On 5/17/2007 Brandon-cg wrote:
Thank you, thank you to every one who responded. I can't thank you enough for the reassurance that I am doing the best I can. My doctor means well, but I agree with all of you and my gut, that some one to talk with will help in some way. It's so helpful to get some perspective that what I am feeling is not so unique, that there are some solutions and some realities that come with this territory. To all who shared their stories, my thoughts are with you. bk
Dear Brandon,
First, of course, I am heartfully sorry about your situation. I have been on Cancer Compass for a short time but have never posted in this area. My 88 year-old father has stage IV tongue cancer so I post at Head and Neck Cancers.
Anyhow, you are most certainly dealing with the toughest of tough situations, and we who are not in your shoes cannot tell you what to do. However, I heard your voice of "help me" in your original post and I would like to add my thoughts to the many others who have written.
Doing what feels right to you is the right thing to do. I have several years of experience with therapy, beginning when a family member attempted suicide, and going through my mother's six-year illness, the exhaustion of my caretaking of her (a privilege I would dearly love to have again, despite the exhaustion), her death, my extended grief, and now my father's cancer. My father has a very nasty personality, and I have dealt my whole life with that, trying to be a daughter he would be proud of, trying mightily for a satisfying father-daughter relationship. It is not to be, I guess. Therapy has been of ongoing help in that respect for me, too. I am epileptic, and he has been of immense help to me in the management of my seizures, and he visits me when I am of necessity hospitalized.
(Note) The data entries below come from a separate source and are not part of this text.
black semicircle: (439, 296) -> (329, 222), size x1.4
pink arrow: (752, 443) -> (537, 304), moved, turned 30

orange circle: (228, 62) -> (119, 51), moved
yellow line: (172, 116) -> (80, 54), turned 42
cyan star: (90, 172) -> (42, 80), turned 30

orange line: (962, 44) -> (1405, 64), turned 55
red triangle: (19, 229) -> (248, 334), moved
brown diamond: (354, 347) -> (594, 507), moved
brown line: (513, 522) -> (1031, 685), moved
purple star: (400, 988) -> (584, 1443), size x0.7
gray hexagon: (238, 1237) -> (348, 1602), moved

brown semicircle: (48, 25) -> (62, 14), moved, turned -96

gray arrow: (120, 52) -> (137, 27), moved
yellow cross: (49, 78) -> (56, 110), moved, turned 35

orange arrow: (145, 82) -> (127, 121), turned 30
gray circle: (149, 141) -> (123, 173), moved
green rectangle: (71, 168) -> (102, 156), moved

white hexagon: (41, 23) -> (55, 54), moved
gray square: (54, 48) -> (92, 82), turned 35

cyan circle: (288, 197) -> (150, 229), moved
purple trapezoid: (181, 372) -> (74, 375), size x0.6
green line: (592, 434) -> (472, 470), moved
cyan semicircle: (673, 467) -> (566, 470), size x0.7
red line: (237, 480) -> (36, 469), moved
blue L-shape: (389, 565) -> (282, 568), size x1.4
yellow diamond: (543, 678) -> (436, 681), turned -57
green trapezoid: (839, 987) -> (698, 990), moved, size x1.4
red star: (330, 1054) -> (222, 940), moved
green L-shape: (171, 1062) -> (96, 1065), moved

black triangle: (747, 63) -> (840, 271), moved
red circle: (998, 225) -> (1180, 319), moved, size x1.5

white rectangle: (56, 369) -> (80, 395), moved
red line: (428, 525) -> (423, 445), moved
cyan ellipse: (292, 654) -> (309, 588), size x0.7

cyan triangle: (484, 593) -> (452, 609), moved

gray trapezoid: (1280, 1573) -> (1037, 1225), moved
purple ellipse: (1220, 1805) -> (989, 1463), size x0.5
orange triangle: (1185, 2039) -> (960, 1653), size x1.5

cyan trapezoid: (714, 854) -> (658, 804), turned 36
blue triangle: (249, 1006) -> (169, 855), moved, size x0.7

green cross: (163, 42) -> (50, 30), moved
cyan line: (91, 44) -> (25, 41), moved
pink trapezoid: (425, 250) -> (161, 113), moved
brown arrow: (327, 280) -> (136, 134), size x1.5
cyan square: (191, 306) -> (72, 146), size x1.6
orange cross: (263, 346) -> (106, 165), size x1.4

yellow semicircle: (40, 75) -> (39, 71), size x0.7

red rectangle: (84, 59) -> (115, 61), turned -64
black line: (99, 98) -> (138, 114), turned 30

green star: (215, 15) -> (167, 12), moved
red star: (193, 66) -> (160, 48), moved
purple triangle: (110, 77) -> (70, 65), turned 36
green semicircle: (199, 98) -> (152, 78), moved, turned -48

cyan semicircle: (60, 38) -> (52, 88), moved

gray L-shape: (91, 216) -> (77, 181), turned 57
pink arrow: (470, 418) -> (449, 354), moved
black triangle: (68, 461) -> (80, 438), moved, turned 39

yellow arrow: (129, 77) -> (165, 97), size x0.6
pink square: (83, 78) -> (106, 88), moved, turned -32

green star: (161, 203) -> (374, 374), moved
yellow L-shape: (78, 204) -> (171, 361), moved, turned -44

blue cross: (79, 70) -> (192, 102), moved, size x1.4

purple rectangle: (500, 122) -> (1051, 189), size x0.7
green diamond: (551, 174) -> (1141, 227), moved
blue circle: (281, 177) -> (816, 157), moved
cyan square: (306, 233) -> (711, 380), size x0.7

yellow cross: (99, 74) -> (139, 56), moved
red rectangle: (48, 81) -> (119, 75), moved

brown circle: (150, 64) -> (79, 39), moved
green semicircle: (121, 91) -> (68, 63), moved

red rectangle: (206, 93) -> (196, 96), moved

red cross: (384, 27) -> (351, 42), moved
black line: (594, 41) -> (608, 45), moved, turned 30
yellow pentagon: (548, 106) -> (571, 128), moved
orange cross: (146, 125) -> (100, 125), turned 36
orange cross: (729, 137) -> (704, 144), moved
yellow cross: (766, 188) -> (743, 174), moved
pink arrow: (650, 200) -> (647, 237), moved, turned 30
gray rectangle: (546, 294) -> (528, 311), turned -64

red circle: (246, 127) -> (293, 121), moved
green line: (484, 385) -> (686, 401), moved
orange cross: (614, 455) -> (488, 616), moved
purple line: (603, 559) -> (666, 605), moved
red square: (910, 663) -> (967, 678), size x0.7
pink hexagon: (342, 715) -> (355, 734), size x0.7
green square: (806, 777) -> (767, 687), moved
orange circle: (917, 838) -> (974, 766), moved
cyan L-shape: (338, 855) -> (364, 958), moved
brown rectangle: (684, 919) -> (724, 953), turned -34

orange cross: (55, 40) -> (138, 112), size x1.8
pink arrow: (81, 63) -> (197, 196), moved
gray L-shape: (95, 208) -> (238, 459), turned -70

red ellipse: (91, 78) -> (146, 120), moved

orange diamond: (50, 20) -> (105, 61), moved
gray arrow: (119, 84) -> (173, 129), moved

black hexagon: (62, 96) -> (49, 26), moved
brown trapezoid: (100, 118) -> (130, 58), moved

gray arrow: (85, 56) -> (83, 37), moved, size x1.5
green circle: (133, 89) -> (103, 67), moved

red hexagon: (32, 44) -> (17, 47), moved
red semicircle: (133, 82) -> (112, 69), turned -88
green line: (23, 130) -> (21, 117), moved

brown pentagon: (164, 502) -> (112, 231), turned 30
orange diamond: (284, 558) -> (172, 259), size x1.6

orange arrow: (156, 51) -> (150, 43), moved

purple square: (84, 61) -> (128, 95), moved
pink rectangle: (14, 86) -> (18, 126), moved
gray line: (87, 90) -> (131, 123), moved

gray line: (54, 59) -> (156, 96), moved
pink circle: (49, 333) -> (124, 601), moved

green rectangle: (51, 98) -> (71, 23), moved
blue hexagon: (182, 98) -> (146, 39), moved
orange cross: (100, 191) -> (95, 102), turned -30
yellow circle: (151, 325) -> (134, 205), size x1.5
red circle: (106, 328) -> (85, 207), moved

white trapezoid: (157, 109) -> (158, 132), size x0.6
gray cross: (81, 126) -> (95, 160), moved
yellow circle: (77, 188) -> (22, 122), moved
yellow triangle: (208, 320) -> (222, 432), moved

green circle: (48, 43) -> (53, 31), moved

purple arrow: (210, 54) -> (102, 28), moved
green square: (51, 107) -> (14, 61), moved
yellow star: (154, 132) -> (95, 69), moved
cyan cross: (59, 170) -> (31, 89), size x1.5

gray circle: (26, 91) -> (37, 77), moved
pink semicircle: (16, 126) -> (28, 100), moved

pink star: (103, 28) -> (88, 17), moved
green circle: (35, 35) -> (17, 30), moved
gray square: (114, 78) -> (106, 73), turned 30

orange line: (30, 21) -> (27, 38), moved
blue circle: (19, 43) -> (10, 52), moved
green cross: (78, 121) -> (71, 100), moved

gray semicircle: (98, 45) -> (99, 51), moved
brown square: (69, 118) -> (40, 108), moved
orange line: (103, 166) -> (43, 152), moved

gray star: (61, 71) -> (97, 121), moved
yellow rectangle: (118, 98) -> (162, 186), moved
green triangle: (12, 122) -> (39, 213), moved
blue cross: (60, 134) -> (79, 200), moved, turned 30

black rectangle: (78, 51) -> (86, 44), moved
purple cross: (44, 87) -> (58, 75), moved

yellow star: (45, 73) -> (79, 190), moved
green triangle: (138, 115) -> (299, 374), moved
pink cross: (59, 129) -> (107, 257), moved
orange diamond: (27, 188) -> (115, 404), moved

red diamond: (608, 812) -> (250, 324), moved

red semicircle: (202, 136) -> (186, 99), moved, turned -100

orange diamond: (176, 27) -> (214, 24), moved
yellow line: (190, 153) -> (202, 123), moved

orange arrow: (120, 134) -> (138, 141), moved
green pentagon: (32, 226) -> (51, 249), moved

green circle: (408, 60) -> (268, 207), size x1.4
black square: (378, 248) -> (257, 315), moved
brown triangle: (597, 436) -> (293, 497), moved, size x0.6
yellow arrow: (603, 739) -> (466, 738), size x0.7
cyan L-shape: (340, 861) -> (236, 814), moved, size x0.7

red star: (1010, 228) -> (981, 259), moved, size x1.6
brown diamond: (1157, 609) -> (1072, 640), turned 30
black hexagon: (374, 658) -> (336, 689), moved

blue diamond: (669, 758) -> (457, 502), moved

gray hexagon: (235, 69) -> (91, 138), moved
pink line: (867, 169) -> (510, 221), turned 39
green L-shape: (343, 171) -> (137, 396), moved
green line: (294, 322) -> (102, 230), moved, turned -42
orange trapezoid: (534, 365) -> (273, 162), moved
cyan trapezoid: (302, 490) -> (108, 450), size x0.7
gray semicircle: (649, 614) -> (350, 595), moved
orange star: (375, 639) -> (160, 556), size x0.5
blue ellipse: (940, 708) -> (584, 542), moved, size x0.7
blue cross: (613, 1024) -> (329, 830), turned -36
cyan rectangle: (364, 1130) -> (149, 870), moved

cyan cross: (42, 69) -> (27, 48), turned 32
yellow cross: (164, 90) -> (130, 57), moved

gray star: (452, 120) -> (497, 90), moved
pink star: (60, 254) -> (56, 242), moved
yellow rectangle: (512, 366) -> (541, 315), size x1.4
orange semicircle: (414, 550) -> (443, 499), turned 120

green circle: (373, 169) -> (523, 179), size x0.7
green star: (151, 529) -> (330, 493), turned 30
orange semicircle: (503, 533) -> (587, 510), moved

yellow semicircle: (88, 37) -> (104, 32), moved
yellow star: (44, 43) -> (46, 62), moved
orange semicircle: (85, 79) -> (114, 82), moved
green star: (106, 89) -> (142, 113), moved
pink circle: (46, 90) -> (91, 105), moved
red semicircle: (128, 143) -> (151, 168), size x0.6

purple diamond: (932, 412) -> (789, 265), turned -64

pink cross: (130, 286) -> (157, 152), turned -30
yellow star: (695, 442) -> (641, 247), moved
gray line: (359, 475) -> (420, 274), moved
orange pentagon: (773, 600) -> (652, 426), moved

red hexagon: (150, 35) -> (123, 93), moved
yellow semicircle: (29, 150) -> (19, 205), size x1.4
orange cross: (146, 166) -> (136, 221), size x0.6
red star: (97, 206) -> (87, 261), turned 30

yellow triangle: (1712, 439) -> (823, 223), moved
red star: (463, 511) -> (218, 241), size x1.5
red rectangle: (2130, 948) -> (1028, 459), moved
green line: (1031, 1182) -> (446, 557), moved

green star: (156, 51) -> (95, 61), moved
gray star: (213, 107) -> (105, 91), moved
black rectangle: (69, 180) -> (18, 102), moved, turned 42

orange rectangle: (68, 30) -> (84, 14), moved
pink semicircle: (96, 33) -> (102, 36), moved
I have found that having an objective person, someone who is non-judgmental of how I am feeling, is an asset beyond jewels. He and I are a good fit, and have actually become friends over the years. Of course there are people in the field who are not good, as is true anywhere, but if you should be so fortunate to find a good psychologist, it might well seem like a gift to you.
Benefits for me have included:
*a safe place to express whatever I am feeling
*an hour (or sometimes more) a week that feels like a safe haven
*an understanding listener who really cares what I am going through
*someone who allows me to take the lead, then he suggests and recommends based on what I have said
*a place where I can cry, scream, swear or whatever without feeling that I have to censor the strong emotions I am feeling
*a place where I can be absolutely honest about my situation without fear of judgment in any way (this is so very freeing, and it lifts emotional boulders off my shoulders)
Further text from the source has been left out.